Start with f continuous and select an open set O in Z. This is defined by finitely many pairs K and U, where paths map the compact set K in I into the open set U in Y. Let p be such a path, a point in O, and let q be a point of S such that g(q) = p. If you think of the earlier example, q is a point on the circle, and g maps q into a path that carries K into U. Equivalently, slide up the wall of the cylinder starting at q. As you pass through the regions of K, f maps that portion of the cylinder into U.
Since f is continuous, let W be the open preimage of U. This is a smear on the wall of the cylinder, containing K. Since K and q are both compact, K cross q is also compact. Thus K (on the wall) is covered by finitely many base open sets inside W. Each of these is an open set in S cross an open interval in I. for convenience, let T be the intersection of the open sets in S. Now T is still open, and can be crossed with the open intervals in I to cover K.
Consider g(T). Each point in the image is a path in Y that maps K into U. In other words, g(T) lies in O - and T includes q. Intersect this result over finitely many K and U, and the preimage of O is open in S. Therefore g is continuous.
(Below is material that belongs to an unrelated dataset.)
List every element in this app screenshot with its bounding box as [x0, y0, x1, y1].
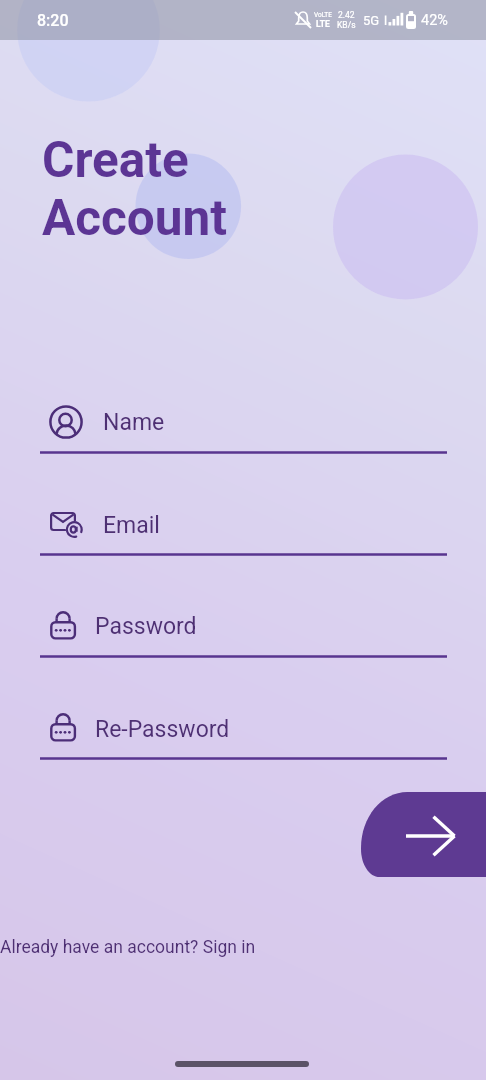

Conversely, assume g is continuous. Let U be an open set in Y. Let p be a point in U with preimage q cross x somewhere on the wall of the cylinder. The path defined by q is a point in Z. It is also a path in Y that maps x into U. Since paths are continuous, this particular path maps some closed interval K, containing x, into U.
Since K is compact, an open set in Z consists of functions that map K into U. This has an open preimage under g. Therefore some open set T in S exists, such that f carries T cross K into U. Remove the endpoints of K, and f maps the open set T cross K into U. Therefore f is continuous.
In summary, the unraveling transformation carries continuous functions uniquely onto continuous functions.
This seems like it's going to be a nightmare, but maybe not. A homotopy is a continuous function from (S*I)*J into Y, where J is another unit interval, used to build the homotopy. Yet the product of finitely many topological spaces is the same, up to isomorphism, regardless of order. So write the domain as (S*J)*I. Unravel this continuous function to get another one, from S*J into Z. The boundary conditions are satisfied, and the result is a homotopy.
Reverse the above to carry a homotopy in Z back to a homotopy in Y.
With S cross I as domain, consider only those functions that map S cross 0, S cross 1, and d cross I onto e. Continuing the cylinder example, the bottom and top circles map to e, and the vertical line at d also maps to e. If the bottom circle, the top circle, and the vertical line are compressed down to a single point, no information is lost. All these things mapped to e anyways. Therefore, let H be the suspension of S cross I, and let f map H into Y, with f(d) = e. The counterpart g takes d to the trivial loop e in Z. Review quotient spaces and note that f is continuous on H iff it is continuous on S cross I, iff g is continuous on S.
Finally verify the homotopy classes are the same. A homotopy on H, mapping d cross J onto e, is the quotient space of a homotopy on S cross I, mapping the appropriate boundary sets to e. Unravel the homotopy on S cross I into Y, giving a homotopy on S into Z. Within this unraveled homotopy, the image of d is always the trivial loop e. In other words, we have a base point homotopy. And this process can be reversed, giving a homotopy on S cross I, which becomes a homotopy on H courtesy of a quotient map. In summary, images of H correspond to images of S, and homotopy classses of H correspond to homotopy classes of S, such that d always maps to e.
The set of homotopy classes of H into Y (mapping d to e) corresponds to the homotopy classes of S into Z (mapping d to the constant loop e). Put another way, πn(Y) = πn-1(ω(Y)).
By induction, pull πn(Y) down to π1 of the n-1 order loop space of Y. Since the fundamental group is, well, a group, we can impose the same group structure on πn(Y). Furthermore, for n > 1, πn is abelian. This follows from the previous theorem, which states the fundamental group of a loop space is abelian.